Das Geld das in den wirtschaftlich stabilen Jahren in unsere Taschen geflossen ist, ist schnell geflossen und wir haben vielleicht nicht ganz so schnell begriffen, wie wir mit diesem Luxus umgehen sollen. Wir sind die Konsumgesellschaft, wir kaufen viel und wir kaufen gerne.
Alles wird immer verfügbarer, Alles wird immer schneller und Alles wird immer unübersichtlicher. Wenn man einkaufen geht, dreht man sich im Karussell der Werbeindustrie um die eigene Achse. Längst schreien die Kritiker über unlautere Werbung, Mogelpackung, Lebensmittelskandale und unzuverlässige Siegel. Doch ist es wirklich fatale Irreführung, wenn in Deutschland verpackter Kaffee mit dem Label Unser Norden verkauft wird? Oder muss man sich hier nicht eher nach der Intelligenz des Käufers fragen? Seit wann wächst Kaffee in Deutschland?
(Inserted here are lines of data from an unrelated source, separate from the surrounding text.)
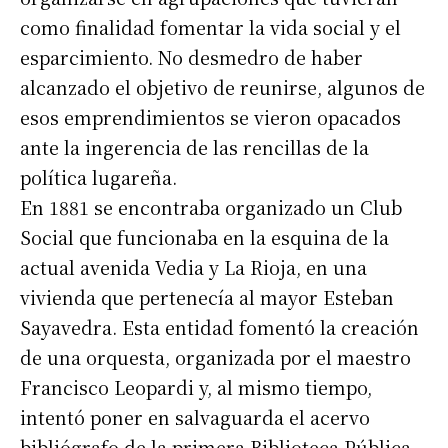
como finalidad fomentar la vida social y el
esparcimiento. No desmedro de haber
alcanzado el objetivo de reunirse, algunos de
esos emprendimientos se vieron opacados
ante la ingerencia de las rencillas de la
política lugareña.
En 1881 se encontraba organizado un Club
Social que funcionaba en la esquina de la
actual avenida Vedia y La Rioja, en una
vivienda que pertenecía al mayor Esteban
Sayavedra. Esta entidad fomentó la creación
de una orquesta, organizada por el maestro
Francisco Leopardi y, al mismo tiempo,
intentó poner en salvaguarda el acervo
bibliógrafo de la primera Biblioteca Pública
Die globalisierte Beschleunigung verunsichert uns. Die Sehnsucht nach beständigen Werten, nach Gewissheit wird immer größer. Wieder erwachte Heimatgefühle und im neuen Glanze stehenden Lokalkolorits sind schicker Alltag geworden. Designer bauen zusammensteckbare Bauernstühle und Künstler werden, über die Grenzen des Schwarzwalds hinaus, bekannt mit bunten Kuckucksuhren. Das ganze Jahr über nähen Frauen und Kinder in Sri Lanka Dirndl und Lederhosen, weil auf der Münchner Wiesn – dem Oktoberfest – alljährlich hundertausende Nicht-Bayern, Japaner, Italiener, Australier und Chinesen standesgemäß in Tracht auf der Bierbank tanzen.
Während einschlägige Tageszeitungen immer weniger Absatz finden, boomt der Markt der Heimatzeitung. Landidee, Landlust, mein schönes Land und MUH, manche haben die Auflagenzahlen von Gala und Focus längst überschritten. Im Fernsehen gibt es Servus TV, Bauer sucht Frau und mit Sat1 fährt man 45 Minuten …ins Grüne. Heimat als Lifestyle gewinnt an Bedeutung – wir sehnen uns nach einem kleinen Stück Idylle im von Stress geplagten Großstadtleben. Auf dem Kaffeetisch stehen heute wieder im Wald gefundene Dekostücke, deren Rinde noch feucht ist und alle Kekse sind selbst gebacken.
Das neue Heimatgefühl zeichnet sich natürlich auch im kulinarischen Trend ab. Regionale Herkunft wird jetzt großgeschrieben. Doch wie viel Heimat kauft man wirklich? Das Kaffee nicht aus Norddeutschland kommt ist naheliegend, doch wer würde in der Hohes C Flasche hinter dem Etikett Heimische Früchte das Obst aus Mittelamerika erwarten? Schwartau bezieht den Sanddorn und die Erdbeeren für die Hofladen Marmelade mit heimischen Früchten aus dem Baltikum und Südosteuropa. Aachener Pflümli holt sich seine Pflaumen aus Serbien und Ungarn – weit weg von Aachen – und Schwarzwälder Schinken, in Italien gefertigt, erhält nur durch Verpackung und Etikettierung im Schwarzwald eine neue Heimat. Heimat ist dehnbar, gehören wir nicht alle zusammen?
Der Anteil heimischer Rohstoffe in den regionalen Produkten schwankt zwischen 10 und 100%, das dürfen die Vermarkter selber entscheiden. Für regionale Lebensmittel gibt es keine genaue Vorschrift, es reicht wenn die Erzeugung oder Verarbeitung in der Region erfolgten. Solange ein Teil der Produktion in Deutschland ist, kann man den Spargel aus Rumänien getrost als Deutschen Spargel verkaufen.
Alte Gemüsesorten und Nutztierrassen stehen wieder im allgemeinen Interesse. Selbstversorger und urbane Hippies ziehen sich Tomaten auf den Fensterbänken. Schrebergärten haben Hochkonjunktur und wer ein Freizeitgrundstück sein eigen nennt ist König. Bürgergärten und urban gardening hat nicht nur in New York und Berlin sein Massenpublikum gefunden. Auf Hausdächern findet man Bienenstöcke und Fischzuchtbecken. Der Drang moderner Konsumenten zum neuen Ökobewusstsein, gibt den Ton an und während er im Gerangel des großen Profitmarkts nur das Orchester leiser Hintergrundmusik leitet, ist er im Kleinen durchaus wahrzunehmen. In den Städten gibt es immer mehr Bauernmärkte und Biokisten und mancher Verbraucher geht sie auch selber suchen, die echten Bauern aufm Lande.